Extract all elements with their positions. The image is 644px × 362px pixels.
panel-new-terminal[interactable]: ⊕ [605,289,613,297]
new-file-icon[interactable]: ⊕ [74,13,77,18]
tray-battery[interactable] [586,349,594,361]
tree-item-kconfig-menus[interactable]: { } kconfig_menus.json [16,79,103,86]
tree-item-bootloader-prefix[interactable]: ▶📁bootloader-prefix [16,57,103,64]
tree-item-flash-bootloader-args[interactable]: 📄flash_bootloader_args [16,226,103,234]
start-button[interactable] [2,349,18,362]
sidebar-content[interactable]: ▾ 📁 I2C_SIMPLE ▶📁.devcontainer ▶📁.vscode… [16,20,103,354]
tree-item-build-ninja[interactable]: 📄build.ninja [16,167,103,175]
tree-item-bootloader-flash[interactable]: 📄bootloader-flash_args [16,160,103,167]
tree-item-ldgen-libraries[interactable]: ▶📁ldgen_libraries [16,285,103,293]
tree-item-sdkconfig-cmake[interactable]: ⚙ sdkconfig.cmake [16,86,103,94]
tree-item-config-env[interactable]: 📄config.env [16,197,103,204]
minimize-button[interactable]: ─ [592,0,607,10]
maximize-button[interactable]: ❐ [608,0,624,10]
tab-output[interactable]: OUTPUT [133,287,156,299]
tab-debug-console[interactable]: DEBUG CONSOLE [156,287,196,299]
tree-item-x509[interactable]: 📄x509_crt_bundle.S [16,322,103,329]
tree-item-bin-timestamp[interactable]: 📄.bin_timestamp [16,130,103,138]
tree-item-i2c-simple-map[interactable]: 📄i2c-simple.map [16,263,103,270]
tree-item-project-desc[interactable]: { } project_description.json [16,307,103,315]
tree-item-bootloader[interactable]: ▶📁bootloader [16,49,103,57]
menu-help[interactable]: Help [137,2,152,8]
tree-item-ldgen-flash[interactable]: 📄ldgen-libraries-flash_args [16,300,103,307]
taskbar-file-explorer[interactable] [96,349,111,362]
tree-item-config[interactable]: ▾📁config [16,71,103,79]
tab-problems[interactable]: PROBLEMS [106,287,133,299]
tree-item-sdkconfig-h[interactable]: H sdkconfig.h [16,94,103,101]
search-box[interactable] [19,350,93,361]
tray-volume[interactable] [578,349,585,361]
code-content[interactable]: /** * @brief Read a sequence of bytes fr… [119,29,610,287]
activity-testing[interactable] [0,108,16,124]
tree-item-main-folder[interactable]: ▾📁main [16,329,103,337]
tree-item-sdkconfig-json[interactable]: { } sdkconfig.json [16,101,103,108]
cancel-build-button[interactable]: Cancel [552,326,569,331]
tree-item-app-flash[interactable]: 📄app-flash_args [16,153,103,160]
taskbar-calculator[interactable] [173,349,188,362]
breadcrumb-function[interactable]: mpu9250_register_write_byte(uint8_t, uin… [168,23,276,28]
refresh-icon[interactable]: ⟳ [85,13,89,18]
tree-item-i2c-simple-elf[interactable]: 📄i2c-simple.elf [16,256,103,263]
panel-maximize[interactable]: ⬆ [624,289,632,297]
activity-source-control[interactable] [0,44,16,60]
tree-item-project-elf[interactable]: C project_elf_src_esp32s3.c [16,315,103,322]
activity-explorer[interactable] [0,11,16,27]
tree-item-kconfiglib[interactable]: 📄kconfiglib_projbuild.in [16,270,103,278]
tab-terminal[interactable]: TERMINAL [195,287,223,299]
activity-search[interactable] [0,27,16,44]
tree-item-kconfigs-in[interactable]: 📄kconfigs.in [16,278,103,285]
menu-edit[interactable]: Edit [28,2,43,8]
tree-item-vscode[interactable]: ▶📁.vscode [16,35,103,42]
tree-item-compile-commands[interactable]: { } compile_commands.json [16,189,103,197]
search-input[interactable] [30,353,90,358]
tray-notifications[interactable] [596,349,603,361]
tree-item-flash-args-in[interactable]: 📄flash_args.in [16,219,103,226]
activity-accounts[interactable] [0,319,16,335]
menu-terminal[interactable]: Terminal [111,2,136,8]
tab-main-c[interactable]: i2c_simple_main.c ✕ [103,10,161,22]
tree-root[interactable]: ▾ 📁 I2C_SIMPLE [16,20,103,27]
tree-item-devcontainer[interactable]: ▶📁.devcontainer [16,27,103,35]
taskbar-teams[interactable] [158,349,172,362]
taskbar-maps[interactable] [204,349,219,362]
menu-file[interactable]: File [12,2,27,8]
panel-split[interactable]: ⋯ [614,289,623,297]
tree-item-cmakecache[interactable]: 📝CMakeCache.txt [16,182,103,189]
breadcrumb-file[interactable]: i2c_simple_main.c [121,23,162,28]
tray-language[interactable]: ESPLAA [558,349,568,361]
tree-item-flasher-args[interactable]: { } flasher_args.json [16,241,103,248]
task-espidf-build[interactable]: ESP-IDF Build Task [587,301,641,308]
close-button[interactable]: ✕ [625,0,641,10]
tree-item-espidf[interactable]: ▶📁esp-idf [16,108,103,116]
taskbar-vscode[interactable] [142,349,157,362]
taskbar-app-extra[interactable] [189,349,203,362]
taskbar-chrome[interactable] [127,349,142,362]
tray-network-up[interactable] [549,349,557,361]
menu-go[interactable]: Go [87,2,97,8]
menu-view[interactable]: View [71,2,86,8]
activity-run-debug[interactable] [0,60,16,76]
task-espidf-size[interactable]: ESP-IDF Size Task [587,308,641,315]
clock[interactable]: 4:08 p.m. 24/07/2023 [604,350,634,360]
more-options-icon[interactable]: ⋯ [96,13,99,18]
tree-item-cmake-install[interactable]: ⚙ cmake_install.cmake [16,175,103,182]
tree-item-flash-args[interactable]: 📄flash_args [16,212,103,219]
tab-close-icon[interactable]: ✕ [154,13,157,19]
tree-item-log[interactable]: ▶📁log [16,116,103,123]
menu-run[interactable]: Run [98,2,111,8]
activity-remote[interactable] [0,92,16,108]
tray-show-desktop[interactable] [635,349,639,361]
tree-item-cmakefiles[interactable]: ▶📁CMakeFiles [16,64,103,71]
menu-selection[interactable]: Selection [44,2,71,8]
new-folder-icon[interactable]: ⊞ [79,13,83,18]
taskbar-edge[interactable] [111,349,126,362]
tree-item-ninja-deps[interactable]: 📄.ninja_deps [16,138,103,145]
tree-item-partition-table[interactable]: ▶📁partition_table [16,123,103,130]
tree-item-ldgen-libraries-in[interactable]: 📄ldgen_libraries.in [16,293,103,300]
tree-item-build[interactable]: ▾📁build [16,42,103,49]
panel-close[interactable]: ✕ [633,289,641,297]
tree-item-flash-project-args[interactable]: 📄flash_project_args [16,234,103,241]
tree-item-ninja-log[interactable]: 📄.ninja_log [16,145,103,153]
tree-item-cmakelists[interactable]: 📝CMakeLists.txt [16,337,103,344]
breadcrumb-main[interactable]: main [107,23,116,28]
|---|
- **Assignment**: Copy the lines above that hold the word "folder".

- **Written answer**:
tree-item-main-folder[interactable]: ▾📁main [16,329,103,337]
new-folder-icon[interactable]: ⊞ [79,13,83,18]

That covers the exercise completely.